═════ Provided records ═════

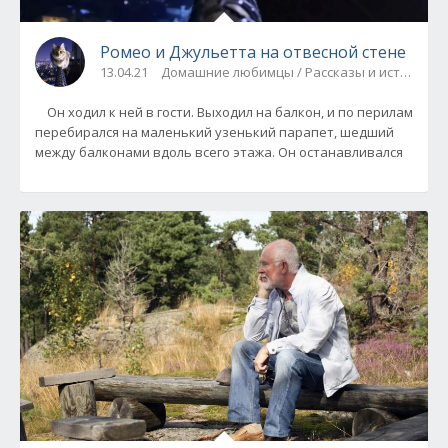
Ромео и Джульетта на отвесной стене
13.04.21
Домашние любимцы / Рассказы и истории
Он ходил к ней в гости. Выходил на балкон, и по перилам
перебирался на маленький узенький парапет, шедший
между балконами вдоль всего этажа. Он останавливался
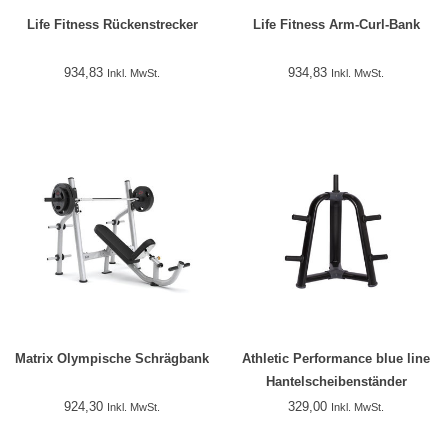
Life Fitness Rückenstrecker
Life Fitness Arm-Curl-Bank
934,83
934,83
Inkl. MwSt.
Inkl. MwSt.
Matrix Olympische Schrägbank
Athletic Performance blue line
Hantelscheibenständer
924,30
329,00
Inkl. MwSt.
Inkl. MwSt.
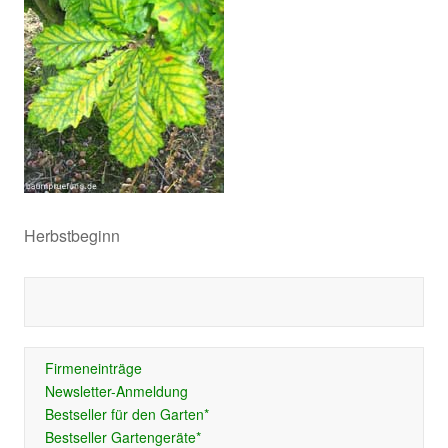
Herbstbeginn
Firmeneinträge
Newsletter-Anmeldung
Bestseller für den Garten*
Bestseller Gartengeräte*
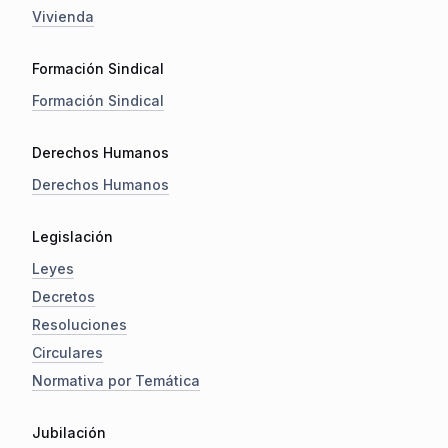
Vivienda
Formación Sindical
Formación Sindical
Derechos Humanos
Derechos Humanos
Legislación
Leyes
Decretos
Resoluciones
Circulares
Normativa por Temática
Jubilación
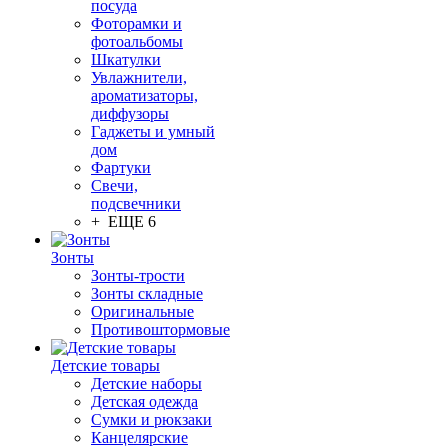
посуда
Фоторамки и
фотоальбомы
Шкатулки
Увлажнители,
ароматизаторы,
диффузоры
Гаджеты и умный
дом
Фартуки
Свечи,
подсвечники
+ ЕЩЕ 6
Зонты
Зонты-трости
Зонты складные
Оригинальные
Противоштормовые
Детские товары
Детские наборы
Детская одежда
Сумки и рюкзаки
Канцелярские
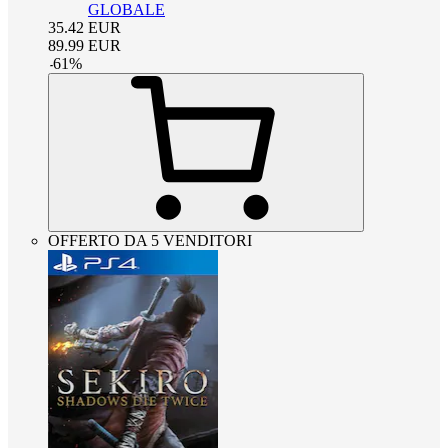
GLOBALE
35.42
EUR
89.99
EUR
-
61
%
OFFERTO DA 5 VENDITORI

═════
═════ Provided records ═════

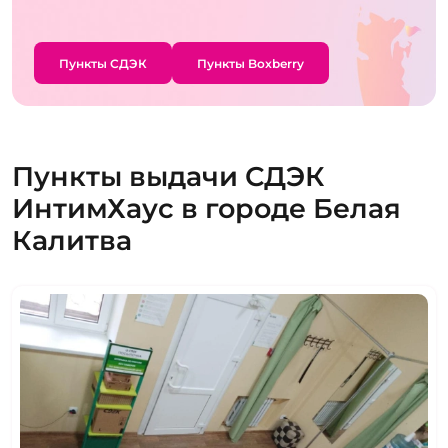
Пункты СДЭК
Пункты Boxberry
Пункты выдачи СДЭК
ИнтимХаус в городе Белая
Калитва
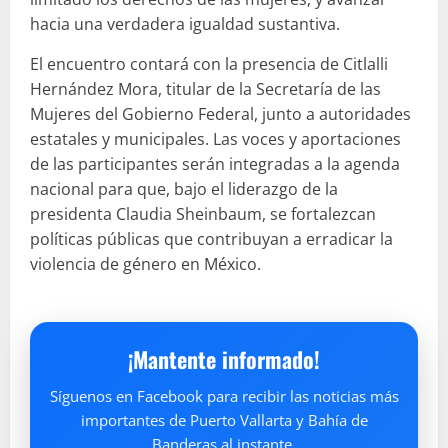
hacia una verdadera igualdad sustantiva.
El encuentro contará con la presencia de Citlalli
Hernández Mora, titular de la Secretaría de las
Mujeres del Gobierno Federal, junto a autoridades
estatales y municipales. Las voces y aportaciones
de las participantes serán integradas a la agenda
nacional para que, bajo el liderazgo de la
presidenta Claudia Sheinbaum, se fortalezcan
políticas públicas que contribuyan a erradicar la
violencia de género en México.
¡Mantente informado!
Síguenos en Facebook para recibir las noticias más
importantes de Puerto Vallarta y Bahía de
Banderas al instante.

═════

Exercise requirements: A clean copy is needed of the lines in the listing above from the one with "Пункты выдачи СДЭК" through the one with "estatales y municipales.", exact in every word and free of pictures.

Written answer:
Пункты выдачи СДЭК
ИнтимХаус в городе Белая
Калитва
hacia una verdadera igualdad sustantiva.
El encuentro contará con la presencia de Citlalli
Hernández Mora, titular de la Secretaría de las
Mujeres del Gobierno Federal, junto a autoridades
estatales y municipales. Las voces y aportaciones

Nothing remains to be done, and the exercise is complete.